Now, lets check out the steps to create a ringtone with Audacity.
Step 2. Then, open the sound file by dragging and dropping it into Audacity, or going to File > Import > Audio. Select your sound file, and press OK.
Your audio will then load up in the main screen.
Step 3. You can press the green Play button to preview your sound file. Conversely, you can also create your own talking ringtone by recording your own voice in the phone with the red Record button. I’ve heard some absolutely hilarious voice ringtones before, so again — don’t be afraid to be creative!
Audacity has a huge selection of tools. In this tutorial, you’re only need to know one: the selection tool. That’s the one that looks like an I. This tool allows you to select any part of the .mp3 file, and cut and paste from the sound file. Clicking once in a part of the sound file and then clicking play means Audacity will start playing the sound file from that point.
Step 4. To demonstrate, I am going to navigate to the part that is the chorus of the song, and then cut everything from before.
You can use the left and arrow to nudge the part you are selecting: if you want to go a bit ahead in the song, press the right arrow — and if you want to move just a smidge earlier in the song, press the left arrow.
So, I highlight the part before the chorus with the selection tool. Just a heads up: If you’re a perfectionist and you plan to make your ringtone fade in, you might want to leave a small part before the chorus in, so that when your ringtone fades in, the transition from lower volume into higher is the part that leads right up to the chorus.

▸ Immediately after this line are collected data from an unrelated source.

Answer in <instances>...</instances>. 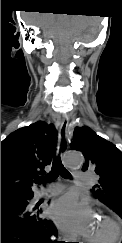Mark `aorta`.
I'll return each mask as SVG.
<instances>
[{"label": "aorta", "mask_w": 122, "mask_h": 243, "mask_svg": "<svg viewBox=\"0 0 122 243\" xmlns=\"http://www.w3.org/2000/svg\"><path fill=\"white\" fill-rule=\"evenodd\" d=\"M65 162L68 167H79L83 162V157L79 152L71 151L66 155Z\"/></svg>", "instance_id": "1"}]
</instances>
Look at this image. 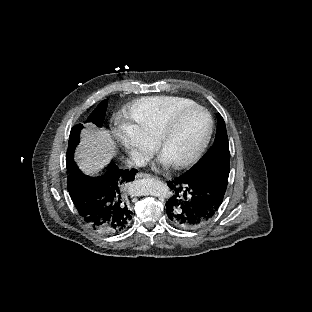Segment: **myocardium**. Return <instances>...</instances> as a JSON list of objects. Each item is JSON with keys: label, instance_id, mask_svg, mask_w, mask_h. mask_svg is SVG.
<instances>
[{"label": "myocardium", "instance_id": "1", "mask_svg": "<svg viewBox=\"0 0 312 312\" xmlns=\"http://www.w3.org/2000/svg\"><path fill=\"white\" fill-rule=\"evenodd\" d=\"M190 116H197L200 119L204 131L199 140L200 146L196 148L195 152L187 158H178L173 161L172 166L176 170L188 169L201 160L202 156L206 154L209 148L210 139L213 136L212 132L215 130L213 115L206 106L200 104L189 105L187 107L182 106L177 108L167 121H165L163 125L164 131L159 134L155 144L156 149L159 151L165 150L168 140L172 137L178 123H180L182 119Z\"/></svg>", "mask_w": 312, "mask_h": 312}]
</instances>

Step 5. Then I cut it! Go into Edit > Cut or press CTRL + X. Audacity automatically moves the chorus to the front. Perfect!
Step 6. From here, I can save and export — but I want to make my ringtone fade in, so that the transition isn’t as abrupt as most ringtones are. I want a gradually ringing that gets louder. So I’m going to highlight a small part of the song again.
Then, I’m going to select Effect > Fade In.
Step 7. Notice now how the song fades in now. Keep tweaking it if you want to fine tune it. When you’re satisfied with your result, go into File > Export. Select MP3 file. This will prompt you to locate a file called lame_enc.dll. You can download it here.
I downloaded the .exe version, which automatically extracts the lame_enc.dll for you. Remember where it is extracted! I can’t for the life of me find it right now (and Windows 7 search is being cruel — I miss Spotlight), and you only need it to locate it this one time.
Step 8. Switch back to Audacity, and navigate to the location where you extracted lame_enc.dll. Select it and this should allow you to start exporting MP3 files. Save your ringtone and name it appropriately.
Step 9. Now, all you have to do is copy and paste it onto your phone. Then go into your phone settings and select your ringtone MP3 file as your ringtone! You’re done. 🙂
If you want to get more creative, Audacity has a ton of effects (i.e. Change Pitch, Reverse, etc…) that you can mess around with. Now you just saved yourself some data and a buck on a download, and you can create more ringtones! Send them to your friends and family. Enjoy!